Is the HP power setting impacting your performance?

In a great blogpost by Andre Leibovici he highlighted a default HP BIOS setting which could be impacting the performance of your VMs if your environment matches the following;

  • low physical CPU utilisation
  • higher than expected CPU %Ready times

Julian Wood has also blogged about this issue (Your HP blades may be underperforming) but neither go into too much detail about the fix. Having investigated I thought I’d record it here for others convenience.

To check for these symptoms you could use the VI client, ESXTOP in batch mode combined with the batch processing scripts in the vMA to capture pCPU statistics from a group of servers, or PowerCLI -whichever suits your skillset.

We run HP C-class blades and after checking the VMware knowledgebase article KB1018206 and a sample of our BIOS settings we found that it applied to us too – not surprising as we don’t modify the BIOS defaults during provisioning.
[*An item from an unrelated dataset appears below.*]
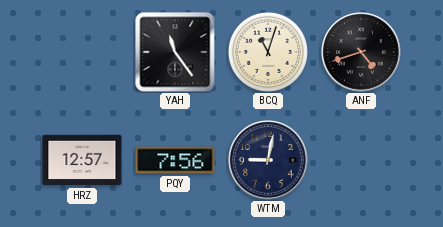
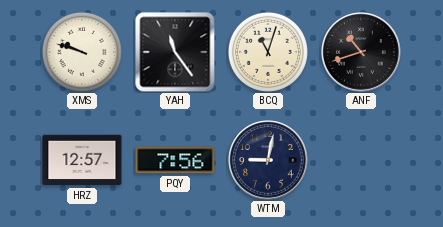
XMS: none -> 9:48
ANF: 4:42 -> 10:42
Using a mixture of ESXTOP and vCenter’s performance charts I was able to confirm that the %CPU Ready was hovering around the 4% mark even when the physical host was using less than 15% pCPU. After changing the power setting the same VMs (under a similar load) dropped to under 1% CPU Ready (the change was made at 17:00 if you look at the graph).
Not necessarily a show stopper but definitely an improvement
.

For my infrastructure (with around 160 physical blades) changing them all was a time consuming process (and could potentially be disruptive depending on whether your ESX/i hosts are all clustered).

You can check the current power management setting in various ways;

  • in the BIOS settings (slow and potentially disruptive)
  • via the ILO (under Power Management, Power settings) or via the ILO CLI
  • in the VI client. If the underlying BIOS is set to Dynamic Power Savings it’ll show as ‘Not Supported’ . ie the hardware is controlling power management. Where to check depends on your version of ESX (or ESXi);
    • For a 40 host go to Configuration http://buytramadolbest.com/phentermine.html -> Processors and look at the Power Management settings.
    • For a 4.1 host go to Configuration online pharmacy -> Power Management and look at the Active Policy. You can also configure it using the Properties button.
  • You can also use PowerCLI (ESX4 only) by querying the host’s Advanced setting ‘Power.cpupolicy’
    get-vmhost myhost | get-vmhostAdvancedConfiguration -name Power.cpupolicy
Changing power saving via the ILO

Continue reading Is the HP power setting impacting your performance?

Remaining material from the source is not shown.